_Your objective_
Produce a copy of every line in the records that holds the string "フリースタイル".
(Entries shown Opens)
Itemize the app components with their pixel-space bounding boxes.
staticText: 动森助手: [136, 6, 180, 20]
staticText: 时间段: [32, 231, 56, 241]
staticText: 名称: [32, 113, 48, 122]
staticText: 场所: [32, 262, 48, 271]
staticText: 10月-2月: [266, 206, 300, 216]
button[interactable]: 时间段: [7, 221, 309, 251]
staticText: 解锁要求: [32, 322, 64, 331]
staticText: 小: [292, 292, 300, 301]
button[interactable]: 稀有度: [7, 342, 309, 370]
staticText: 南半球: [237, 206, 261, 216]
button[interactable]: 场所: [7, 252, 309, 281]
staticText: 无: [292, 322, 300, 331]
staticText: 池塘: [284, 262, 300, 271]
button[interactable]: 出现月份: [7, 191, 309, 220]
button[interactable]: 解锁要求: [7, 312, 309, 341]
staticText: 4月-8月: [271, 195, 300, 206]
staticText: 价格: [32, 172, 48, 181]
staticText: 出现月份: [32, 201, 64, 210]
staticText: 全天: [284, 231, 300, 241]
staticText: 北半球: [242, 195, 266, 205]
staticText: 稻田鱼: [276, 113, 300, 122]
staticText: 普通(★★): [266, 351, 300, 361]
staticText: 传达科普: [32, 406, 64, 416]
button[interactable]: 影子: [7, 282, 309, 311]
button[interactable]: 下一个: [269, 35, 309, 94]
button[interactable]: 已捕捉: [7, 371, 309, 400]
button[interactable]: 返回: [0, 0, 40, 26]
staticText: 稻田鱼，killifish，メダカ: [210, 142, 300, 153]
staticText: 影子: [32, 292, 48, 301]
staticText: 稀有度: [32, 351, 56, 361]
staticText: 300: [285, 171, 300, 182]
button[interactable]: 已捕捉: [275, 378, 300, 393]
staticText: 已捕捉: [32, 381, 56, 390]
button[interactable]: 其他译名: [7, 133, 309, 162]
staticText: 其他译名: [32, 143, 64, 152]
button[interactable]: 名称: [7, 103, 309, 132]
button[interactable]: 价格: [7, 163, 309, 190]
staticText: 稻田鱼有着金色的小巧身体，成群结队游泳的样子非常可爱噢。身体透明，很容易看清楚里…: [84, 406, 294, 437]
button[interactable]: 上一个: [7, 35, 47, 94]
(Entries shown Closes)
(Entries shown Opens)
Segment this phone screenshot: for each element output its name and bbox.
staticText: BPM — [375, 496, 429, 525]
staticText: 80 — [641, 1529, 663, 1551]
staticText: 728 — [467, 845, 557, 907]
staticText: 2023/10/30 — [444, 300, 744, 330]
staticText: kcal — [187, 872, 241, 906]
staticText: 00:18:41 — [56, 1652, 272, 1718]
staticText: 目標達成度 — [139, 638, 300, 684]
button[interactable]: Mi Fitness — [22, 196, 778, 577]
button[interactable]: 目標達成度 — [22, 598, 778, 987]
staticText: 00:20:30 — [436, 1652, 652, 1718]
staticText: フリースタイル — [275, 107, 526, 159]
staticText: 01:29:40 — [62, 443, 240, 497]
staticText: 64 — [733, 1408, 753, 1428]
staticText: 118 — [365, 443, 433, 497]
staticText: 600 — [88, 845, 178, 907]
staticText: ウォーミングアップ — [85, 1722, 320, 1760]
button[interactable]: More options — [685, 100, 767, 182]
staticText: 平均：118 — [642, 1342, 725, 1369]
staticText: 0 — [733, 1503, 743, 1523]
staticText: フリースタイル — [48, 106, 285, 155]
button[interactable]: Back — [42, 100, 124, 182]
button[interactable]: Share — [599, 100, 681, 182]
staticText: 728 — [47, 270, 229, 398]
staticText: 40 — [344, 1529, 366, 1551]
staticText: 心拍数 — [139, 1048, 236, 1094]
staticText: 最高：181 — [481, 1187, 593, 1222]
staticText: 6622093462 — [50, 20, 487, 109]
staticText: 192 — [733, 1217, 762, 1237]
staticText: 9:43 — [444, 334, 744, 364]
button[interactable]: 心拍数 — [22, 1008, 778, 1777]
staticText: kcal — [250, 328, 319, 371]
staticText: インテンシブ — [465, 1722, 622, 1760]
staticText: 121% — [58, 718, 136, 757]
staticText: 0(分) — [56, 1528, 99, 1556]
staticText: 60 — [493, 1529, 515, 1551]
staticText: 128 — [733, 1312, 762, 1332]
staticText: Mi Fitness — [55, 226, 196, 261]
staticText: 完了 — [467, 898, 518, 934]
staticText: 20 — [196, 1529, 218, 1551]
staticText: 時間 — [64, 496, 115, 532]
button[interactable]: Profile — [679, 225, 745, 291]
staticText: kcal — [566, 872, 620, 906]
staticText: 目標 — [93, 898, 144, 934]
(Entries shown Closes)
_Answer for this exercise_
staticText: フリースタイル — [275, 107, 526, 159]
staticText: フリースタイル — [48, 106, 285, 155]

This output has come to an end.